房门应声而开,杨亦泠一眼就看见系着围裙的钱欣,和她身后那个今天的寿星孟骁习。
三人极快地隔着一无所知的钱欣交换了一个眼神。杨亦泠随即扬起灿烂的笑容,语气惊讶地问:“你怎么现在还在做饭?”
“诶哟,什么呀!我是在给骁习做蛋糕呢!”钱欣一边笑着埋怨,一边招呼他们换鞋,“都说了别带礼物,怎么还拿这么多!”
杨亦泠笑嘻嘻地把礼品袋往她面前一递:“我可不是送给孟骁习的,是专门给你俩一起买的。”
她从中取出最上面一个包装精美的白色礼盒。那才是在一堆道具之中,她精心为好友准备的订婚礼物。
“定制红酒杯,待会儿就能用上。其他这些……就留着你们以后慢慢拆吧。”
说着,她十分自然地将剩下四五个礼盒连同提袋一并搁在了客厅那堆礼物旁边,动作流畅得像早已排练多次。
沈聿赫和孟骁习上楼去了花园露台聊天,杨亦泠则留在厨房陪钱欣做蛋糕。
钱欣一边整理着操作台,一边问她:“你不去楼上吃点东西吗?”
杨亦泠耸耸肩,轻叹一声:“算了吧,没几个认识的。懒得社交,还不如在这儿陪你。”
但她没说另一个原因:她得替孟骁习盯着钱欣,生怕他那求婚计划以某种意想不到的方式提前穿帮。
钱欣把蛋糕面糊送进烤箱,设定好时间,又将用过的器具放进水槽冲洗,再一件件摆进洗碗机。
杨亦泠望着她乐在其中的忙碌背影,忍不住笑:“钱欣,你现在越来越有贤妻良母那味儿了。

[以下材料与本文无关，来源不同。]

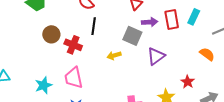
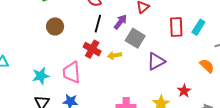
purple arrow: (150, 22) -> (120, 22), moved, turned -56
red cross: (73, 45) -> (92, 49), moved

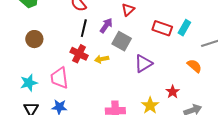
brown circle: (55, 26) -> (34, 39), moved
red rectangle: (176, 27) -> (162, 28), turned -66

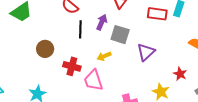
brown circle: (34, 39) -> (45, 49), moved
red cross: (79, 54) -> (72, 66), moved
pink trapezoid: (59, 78) -> (93, 80), moved

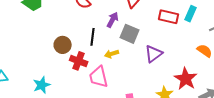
black line: (80, 29) -> (93, 37), moved
brown circle: (45, 49) -> (63, 45), moved
red star: (180, 74) -> (186, 79), size x1.6

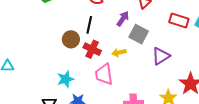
black line: (93, 37) -> (89, 25), moved
red cross: (79, 61) -> (92, 49), moved
cyan star: (42, 85) -> (65, 79), moved

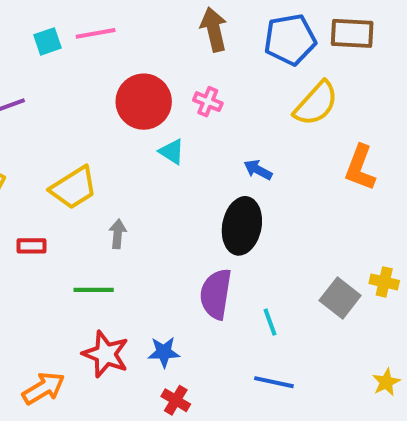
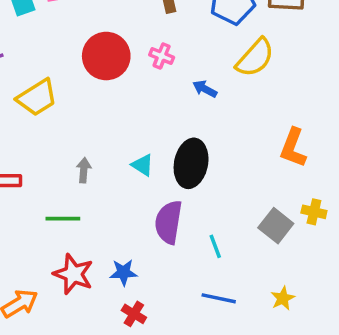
cyan triangle: (172, 152) -> (143, 165), moved
orange L-shape: (360, 168) -> (293, 148), moved
blue arrow: (258, 170) -> (205, 89), moved
yellow trapezoid: (74, 188) -> (37, 98), moved
yellow star: (386, 382) -> (283, 298), moved

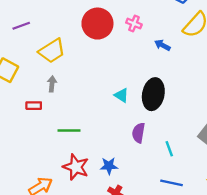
gray arrow: (84, 170) -> (52, 84), moved
purple semicircle: (169, 222) -> (138, 133), size x0.7

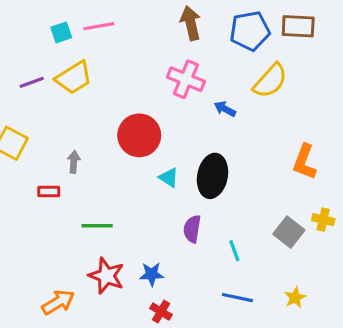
red circle: (97, 24) -> (139, 135), moved
pink cross: (134, 24) -> (186, 79), size x1.6
yellow trapezoid: (52, 51) -> (74, 78), moved

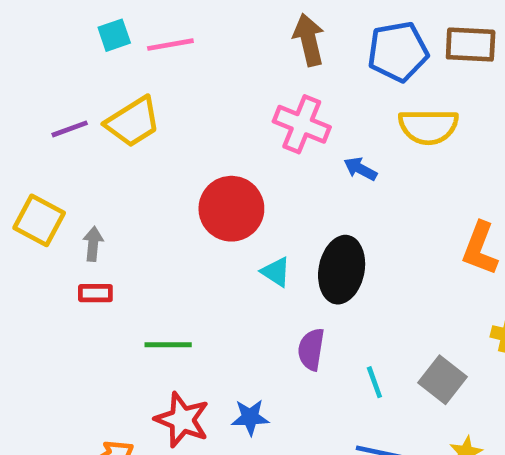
cyan square: (61, 32) -> (114, 35), moved
yellow semicircle: (270, 81) -> (428, 127), turned 48
gray arrow: (74, 162) -> (93, 244), moved
gray square: (289, 232) -> (442, 380), moved

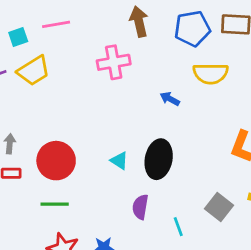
cyan square: (114, 35) -> (18, 37), moved
pink cross: (302, 124) -> (114, 62), moved, turned -32
red circle: (231, 209) -> (56, 161), moved
gray square: (442, 380) -> (219, 207), moved

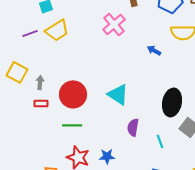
pink cross: (114, 62) -> (114, 24), turned -30
black ellipse: (159, 159) -> (172, 102), moved
cyan triangle: (119, 161) -> (118, 94), size x1.6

”
钱欣瞥她一眼:“你这是在夸我吗?”
“呃,放在当代女性独立语境里可能不算?”杨亦泠吐了吐舌尖,“其实就是想夸你能干。”
“哎,不是我想能干,是孟骁习什么都不干,只好我来。不然这个家就转不动了。”钱欣语气里忽然带了些埋怨,“有时候真不知道谈恋爱图什么,破事一堆,操心的事只增不减。”
杨亦泠心里一紧,试探地问:“那你愿意和他过一辈子?”
“我能有什么办法?谁让我喜欢他。”好在钱欣话锋一转,自己圆了回来,“看在他钱赚得不少的份上,忍一忍也不算亏。”
杨亦泠松了口气,后知后觉地意识到是自己过度紧张、草木皆兵。钱欣不过就是随口跟她抱怨几句——那种掺杂着甜蜜与无奈的牢骚,说到底,不过是爱情里一种心照不宣的妥协。她只是需要把情绪倒出来,话说尽了,心事也就随风散了。一切如常,仿佛什么也没发生。
就像之前她们吵架,钱欣也曾一股脑地把孟骁习种种过分的行为数落给杨亦泠听,语气愤愤,眼眶发红,可她从未真正想过离开。起初杨亦泠还会苦口婆心地劝分劝和,后来才发现自己的话早就被当作了耳旁风。于是她渐渐学乖了,只安静地听,不再轻易评判。
蛋糕制作告一段落,杨亦泠随钱欣走上二层的花园平台。圆桌上早已摆满自助小食与酒水,孟骁习还在不远处和朋友研究怎么搭烧烤架。钱欣一出现就被几位宾客热络地招呼过去。
今天来的不是孟骁习的朋友,就是他们两人的共同好友,杨亦泠几乎一个也不认识。她目光下意识地寻找那个令她心安的身影,却看见沈聿赫手持玻璃杯,正与一群打扮精致亮眼的男女谈笑风生。
那些人一身名牌,珠宝与腕表在灯下隐约闪烁,价值不菲,甚至堪比一套房。
杨亦泠蓦地反应过来:在这片热闹非凡的领地,自己不过是个连门票都没有的异乡人。
她该聊什么?又能聊什么?
八卦趣事?她根本不在他们的社交圈;经济政策?她早已不是每天早八赶课的那个留学生;股票基金?那是金融圈的话题,她一窍不通;投资买房?可她在这儿连一个像样的家都还没有。
杨亦泠心里一沉,莫名有些生气。她气自己——只不过跟沈聿赫见了几面,怎么就变得这么不自量力。
她向来不喜人多喧闹的场合,却并非怯于言辞。出于职业习惯,只要愿意,她总能娴熟地抛出话题,与人侃侃而谈。在属于她的专业领域里,即便是面对位高权重者,她也从容自若、对答如流。可眼前这样的场合,她实在太陌生。仅有的几位熟人各自有聊,又怎会时时顾得上她?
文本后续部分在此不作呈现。